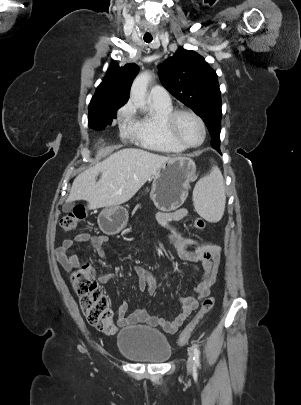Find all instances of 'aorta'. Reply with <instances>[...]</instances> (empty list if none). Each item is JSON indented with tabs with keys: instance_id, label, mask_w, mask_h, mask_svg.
<instances>
[{
	"instance_id": "aorta-1",
	"label": "aorta",
	"mask_w": 301,
	"mask_h": 405,
	"mask_svg": "<svg viewBox=\"0 0 301 405\" xmlns=\"http://www.w3.org/2000/svg\"><path fill=\"white\" fill-rule=\"evenodd\" d=\"M151 74L147 71L139 74L131 87L130 97L135 106L144 109L146 107V94Z\"/></svg>"
}]
</instances>
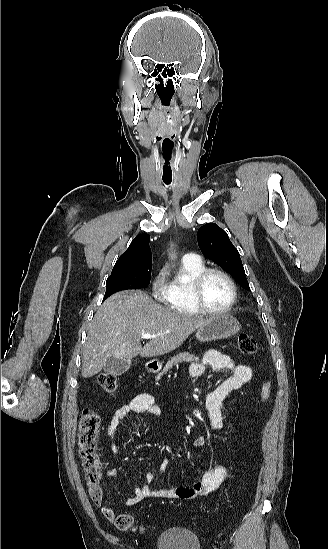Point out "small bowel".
Masks as SVG:
<instances>
[{"mask_svg":"<svg viewBox=\"0 0 328 549\" xmlns=\"http://www.w3.org/2000/svg\"><path fill=\"white\" fill-rule=\"evenodd\" d=\"M206 366H210L213 370L217 371L231 372V376L210 392L205 400L209 426L212 430H219L223 426L222 403L230 394L251 381L253 371L250 366L236 362L228 354L217 350H209L203 355L200 361L190 365L189 373L192 377H201L205 372ZM131 414L162 416V412L155 404L154 397L148 393L139 394L127 404L119 407L112 415L106 428V436L111 440L115 452H117L116 437L119 425ZM206 443L207 437L200 435L194 439L192 446L194 448H201ZM168 463V459H163L157 469L147 472L144 476L146 484L136 487L133 491V496L126 500L125 505L133 506L145 498L152 496L176 500H191L197 497H204L217 490L228 477L227 468L223 465H217L206 470L200 479L194 481L189 486H171L153 490L150 484L157 480ZM116 475L117 473L114 469L106 472L107 478H115ZM102 512L107 518H109L108 515H114V512L107 507H103Z\"/></svg>","mask_w":328,"mask_h":549,"instance_id":"1","label":"small bowel"}]
</instances>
^^^^^^^^^^^^^^^^
* What is required
Give back the whole listing exactly, without pictures.

* Worked solution
Find all instances of 'aorta'. Reply with <instances>[...]</instances> (empty list if none). Each item is JSON indented with tabs with keys: instance_id, label, mask_w, mask_h, mask_svg.
<instances>
[{
	"instance_id": "aorta-1",
	"label": "aorta",
	"mask_w": 301,
	"mask_h": 405,
	"mask_svg": "<svg viewBox=\"0 0 301 405\" xmlns=\"http://www.w3.org/2000/svg\"><path fill=\"white\" fill-rule=\"evenodd\" d=\"M151 74L147 71L139 74L131 87L130 97L135 106L144 109L146 107V94Z\"/></svg>"
}]
</instances>
Point out "small bowel".
Masks as SVG:
<instances>
[{"mask_svg":"<svg viewBox=\"0 0 328 549\" xmlns=\"http://www.w3.org/2000/svg\"><path fill=\"white\" fill-rule=\"evenodd\" d=\"M206 366H210L213 370L217 371L231 372V376L210 392L205 400L209 426L212 430H219L223 426L222 403L230 394L251 381L253 371L250 366L236 362L228 354L217 350H209L203 355L200 361L190 365L189 373L192 377H201L205 372ZM131 414L162 416V412L155 404L154 397L148 393L139 394L127 404L119 407L112 415L106 428V436L111 440L115 452H117L116 437L119 425ZM206 443L207 437L200 435L194 439L192 446L194 448H201ZM168 463V459H163L157 469L147 472L144 476L146 484L136 487L133 491V496L126 500L125 505L133 506L145 498L152 496L176 500H191L197 497H204L217 490L228 477L227 468L223 465H217L206 470L200 479L194 481L189 486H171L153 490L150 484L157 480ZM116 475L117 473L114 469L106 472L107 478H115ZM102 512L107 518H109L108 515H114V512L107 507H103Z\"/></svg>","mask_w":328,"mask_h":549,"instance_id":"1","label":"small bowel"}]
</instances>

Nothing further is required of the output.